Le premesse sono abbastanza allucinanti e il risultato non è da meno. Amalie Bruun è una modella danese che canta in un gruppo electro indie pop o quel diavolo che è chiamato Ex Cops. Fa questa roba qua, insomma:

La biondona è appassionata di black metal e, citando Darkthrone e Ulver tra le sue influenze, ha messo su una one man band (il primo precedente, che io ricordi, dovrebbe essere l’irachena Janaza, che non approfondimmo per mera accidia) il cui ep d’esordio esce addirittura su Relapse. Il retroterra, ascoltato il dischetto, sembra però quello di una che ha scoperto il black metal leggendo Pitchfork, tra capisaldi mal digeriti e fenomeni da bestiario medievale come i Deafheaven. I pezzi non hanno una struttura comprensibile e vanno avanti saltando di palo in frasca tra voci angeliche alla Dead Can Dance, tupa tupa con riff zanzarosi d’ordinanza e tentativi di screaming, svarioni in territori post-hc all’acqua di rose e addirittura chitarrine shoegaze. A me fa molto piacere che le indossatrici danesi ascoltino i Darkthrone ma sono un po’ i momenti in cui pensi che Kanwulf avesse le sue ragioni quando faceva il test di conoscenza sul black metal a chi ordinava i dischi dei Nargaroth.

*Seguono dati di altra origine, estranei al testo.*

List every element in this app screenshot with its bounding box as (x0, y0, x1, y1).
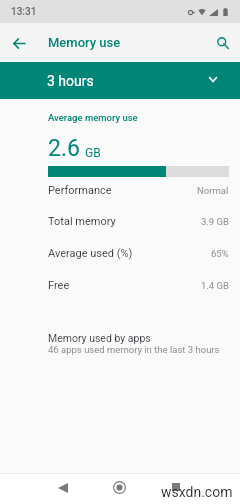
button[interactable]: Average used (%) (48, 238, 229, 268)
staticText: 2.6 (48, 135, 80, 162)
staticText: 13:31 (11, 6, 37, 18)
staticText: Total memory (48, 215, 116, 228)
staticText: 46 apps used memory in the last 3 hours (48, 344, 220, 355)
button[interactable]: Recents (161, 472, 191, 502)
staticText: Memory used by apps (48, 332, 151, 344)
button[interactable]: Performance (48, 175, 229, 205)
staticText: 3.9 GB (201, 216, 229, 227)
staticText: GB (85, 146, 101, 160)
button[interactable]: Search (210, 30, 236, 56)
button[interactable]: Free (48, 270, 229, 300)
staticText: 65% (211, 248, 229, 259)
staticText: wsxdn.com (161, 484, 233, 500)
staticText: Performance (48, 184, 112, 197)
staticText: 3 hours (47, 73, 94, 89)
staticText: 1.4 GB (201, 280, 229, 291)
staticText: Free (48, 279, 70, 292)
staticText: Average used (%) (48, 247, 133, 260)
staticText: Average memory use (48, 112, 138, 123)
button[interactable]: Home (104, 472, 134, 502)
button[interactable]: 3 hours (0, 62, 240, 99)
staticText: Memory use (48, 35, 121, 50)
button[interactable]: Back (48, 473, 78, 503)
staticText: Normal (197, 185, 229, 196)
button[interactable]: Total memory (48, 206, 229, 236)
button[interactable]: Navigate up (6, 30, 32, 56)
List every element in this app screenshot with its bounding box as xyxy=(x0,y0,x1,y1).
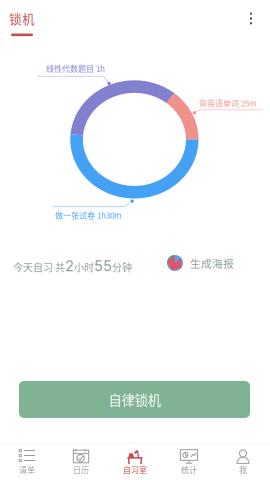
staticText: 分钟 xyxy=(112,260,132,274)
staticText: 我 xyxy=(239,464,247,475)
button[interactable]: 日历 xyxy=(54,444,108,480)
staticText: 共 xyxy=(53,260,65,274)
staticText: 锁机 xyxy=(9,9,35,27)
button[interactable]: More options xyxy=(236,4,266,34)
staticText: 自习室 xyxy=(123,464,147,475)
staticText: 自律锁机 xyxy=(108,390,160,409)
staticText: 清单 xyxy=(19,464,35,475)
staticText: 小时 xyxy=(74,260,94,274)
button[interactable]: 自习室 xyxy=(108,444,162,480)
button[interactable]: 自律锁机 xyxy=(19,381,250,418)
staticText: 做一张试卷 1h30m xyxy=(55,209,121,221)
staticText: 日历 xyxy=(73,464,89,475)
button[interactable]: 统计 xyxy=(162,444,216,480)
staticText: 线性代数题目 1h xyxy=(46,62,105,74)
staticText: 55 xyxy=(94,257,112,275)
staticText: 统计 xyxy=(181,464,197,475)
staticText: 2 xyxy=(65,257,74,275)
button[interactable]: 我 xyxy=(216,444,270,480)
button[interactable]: 清单 xyxy=(0,444,54,480)
staticText: 背英语单词 25m xyxy=(199,97,256,109)
staticText: 今天自习 xyxy=(13,260,53,274)
staticText: 生成海报 xyxy=(190,255,234,271)
button[interactable]: 生成海报 xyxy=(167,255,234,271)
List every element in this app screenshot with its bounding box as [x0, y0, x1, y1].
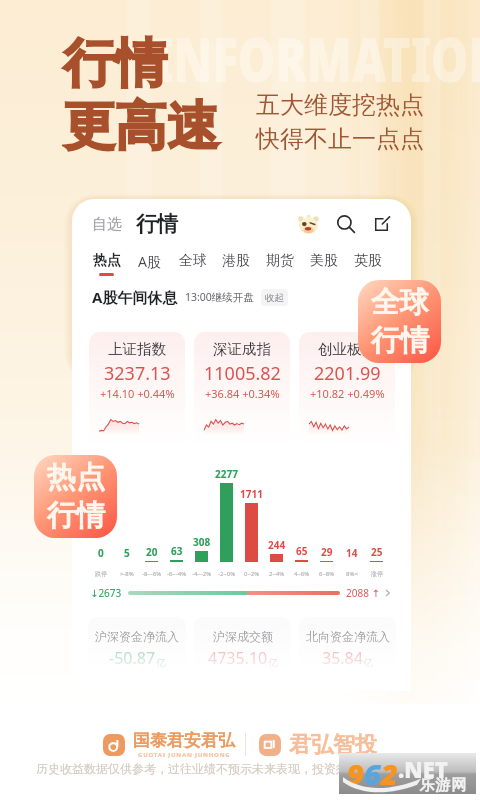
- staticText: 244: [268, 538, 286, 552]
- staticText: 2088 ↑: [346, 586, 380, 600]
- button[interactable]: 期货: [258, 252, 302, 273]
- button[interactable]: 上证指数: [89, 332, 185, 448]
- button[interactable]: 创业板指: [299, 332, 395, 448]
- button[interactable]: 全球: [358, 280, 441, 363]
- staticText: 9: [347, 754, 364, 793]
- staticText: 0~2%: [244, 570, 260, 578]
- button[interactable]: 北向资金净流入: [299, 617, 396, 679]
- staticText: 沪深资金净流入: [95, 629, 179, 644]
- staticText: INFORMATION: [153, 16, 480, 100]
- staticText: 热点: [47, 459, 105, 496]
- button[interactable]: 自选: [92, 215, 122, 234]
- staticText: +10.82 +0.49%: [310, 386, 385, 401]
- staticText: 308: [193, 535, 211, 549]
- staticText: 0: [98, 546, 104, 560]
- staticText: 11005.82: [204, 361, 281, 386]
- staticText: 亿: [156, 656, 166, 669]
- staticText: -50.87: [109, 647, 156, 669]
- staticText: 25: [371, 545, 383, 559]
- staticText: 2201.99: [314, 361, 381, 386]
- staticText: 1711: [240, 487, 263, 501]
- staticText: 35.84: [322, 647, 363, 669]
- staticText: 更高速: [63, 94, 219, 160]
- staticText: 3237.13: [104, 361, 171, 386]
- staticText: ↓2673: [90, 586, 122, 600]
- staticText: 4~6%: [294, 570, 310, 578]
- staticText: A股午间休息: [92, 287, 178, 307]
- staticText: 期货: [266, 252, 294, 270]
- staticText: 2: [381, 754, 398, 793]
- staticText: 8%<: [346, 570, 358, 578]
- staticText: 4735.10: [208, 647, 268, 669]
- staticText: -2~0%: [218, 570, 236, 578]
- button[interactable]: 美股: [302, 252, 346, 273]
- button[interactable]: 港股: [214, 252, 258, 273]
- staticText: 五大维度挖热点: [256, 90, 424, 120]
- button[interactable]: 深证成指: [194, 332, 290, 448]
- staticText: 涨停: [371, 570, 383, 578]
- staticText: 收起: [265, 292, 284, 304]
- staticText: 快得不止一点点: [256, 124, 424, 154]
- staticText: 6~8%: [319, 570, 335, 578]
- staticText: 65: [296, 544, 308, 558]
- button[interactable]: 热点: [34, 455, 117, 538]
- staticText: 英股: [354, 252, 382, 270]
- staticText: .NET: [398, 754, 448, 784]
- staticText: A股: [138, 252, 161, 271]
- staticText: >-8%: [120, 570, 134, 578]
- button[interactable]: 君弘智投: [259, 731, 377, 759]
- staticText: 创业板指: [318, 340, 376, 358]
- staticText: 63: [171, 544, 183, 558]
- staticText: 历史收益数据仅供参考，过往业绩不预示未来表现，投资须谨慎，请注意风险: [36, 761, 444, 776]
- staticText: 亿: [363, 656, 373, 669]
- button[interactable]: Edit: [373, 216, 390, 233]
- staticText: 20: [146, 545, 158, 559]
- staticText: 行情: [371, 322, 429, 359]
- button[interactable]: 英股: [346, 252, 390, 273]
- staticText: 国泰君安君弘: [133, 730, 235, 751]
- staticText: 乐游网: [419, 776, 467, 795]
- staticText: +36.84 +0.34%: [205, 386, 280, 401]
- staticText: 14: [346, 546, 358, 560]
- staticText: 全球: [371, 284, 429, 321]
- staticText: 6: [364, 754, 381, 793]
- staticText: 热点: [93, 252, 121, 270]
- staticText: -4~-2%: [192, 570, 212, 578]
- staticText: 深证成指: [213, 340, 271, 358]
- staticText: 行情: [63, 31, 167, 97]
- staticText: 君弘智投: [289, 731, 377, 759]
- button[interactable]: 收起: [265, 289, 284, 306]
- staticText: +14.10 +0.44%: [100, 386, 175, 401]
- staticText: 行情: [47, 497, 105, 534]
- button[interactable]: 热点: [85, 252, 128, 276]
- staticText: 5: [124, 546, 130, 560]
- button[interactable]: 国泰君安君弘: [103, 730, 235, 759]
- staticText: 2277: [215, 467, 238, 481]
- staticText: 上证指数: [108, 340, 166, 358]
- staticText: 北向资金净流入: [306, 629, 390, 644]
- staticText: 亿: [268, 656, 278, 669]
- button[interactable]: 沪深资金净流入: [88, 617, 186, 679]
- staticText: GUOTAI JUNAN JUNHONG: [138, 751, 231, 759]
- button[interactable]: 全球: [171, 252, 214, 273]
- staticText: 29: [321, 545, 333, 559]
- staticText: 跌停: [95, 570, 107, 578]
- button[interactable]: Search: [336, 214, 356, 234]
- staticText: -8~-6%: [142, 570, 162, 578]
- button[interactable]: 行情: [136, 211, 178, 237]
- button[interactable]: 沪深成交额: [194, 617, 291, 679]
- button[interactable]: A股: [128, 252, 171, 274]
- staticText: 2~4%: [269, 570, 285, 578]
- button[interactable]: Mascot: [298, 214, 319, 235]
- staticText: -6~-4%: [167, 570, 187, 578]
- staticText: 沪深成交额: [213, 629, 273, 644]
- staticText: 13:00继续开盘: [185, 290, 254, 304]
- staticText: 美股: [310, 252, 338, 270]
- staticText: 全球: [179, 252, 207, 270]
- staticText: 港股: [222, 252, 250, 270]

ALUNAH – Awakening the forest (Napalm)

Partiti da uno stoner abbastanza standard e cannarolo, gli Alunah si sono progressivamente spostati sul doom. Il terzo full Awakening the forest spinge ancora di più sull’immaginario occultista e stregonesco da film di serie B per il quale andiamo tanto matti noialtri ma gli inglesi mantengono un approccio troppo solare e arioso per evocare veramente i demoni della foresta. Al primo impatto mi erano piaciuti molto ma, dopo ascolti ripetuti, il mio iniziale entusiasmo si è decisamente smorzato. Come sottofondo vanno pure bene ma, sulla stessa falsariga, meglio un gruppo più classico e sabbathiano come i The Wounded Kings.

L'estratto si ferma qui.